> **EXERCISE REQUIREMENTS**: Leave the pictures out. Return the rest of the listing below exactly.

> **DATA EXTRACT**:
● ● ● ● ●

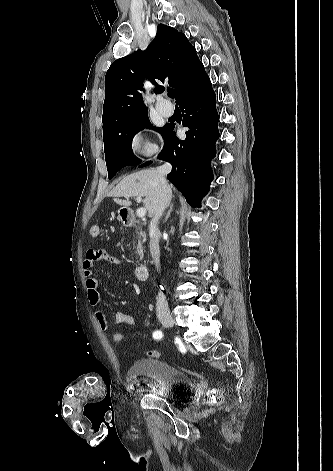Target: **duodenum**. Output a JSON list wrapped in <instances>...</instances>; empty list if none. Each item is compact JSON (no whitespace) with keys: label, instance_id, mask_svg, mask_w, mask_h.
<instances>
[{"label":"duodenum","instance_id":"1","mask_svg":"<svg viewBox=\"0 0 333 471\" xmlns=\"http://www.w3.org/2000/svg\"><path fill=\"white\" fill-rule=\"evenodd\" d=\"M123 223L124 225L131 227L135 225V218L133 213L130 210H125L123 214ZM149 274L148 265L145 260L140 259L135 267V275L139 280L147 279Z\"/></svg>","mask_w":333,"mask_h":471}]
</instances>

● ● ● ● ●

> **WRITTEN RESPONSE**:
Target: **duodenum**. Output a JSON list wrapped in <instances>...</instances>; empty list if none. Each item is compact JSON (no whitespace) with keys: label, instance_id, mask_svg, mask_w, mask_h.
<instances>
[{"label":"duodenum","instance_id":"1","mask_svg":"<svg viewBox=\"0 0 333 471\" xmlns=\"http://www.w3.org/2000/svg\"><path fill=\"white\" fill-rule=\"evenodd\" d=\"M123 223L124 225L131 227L135 225V218L133 213L130 210H125L123 214ZM149 274L148 265L145 260L140 259L135 267V275L139 280L147 279Z\"/></svg>","mask_w":333,"mask_h":471}]
</instances>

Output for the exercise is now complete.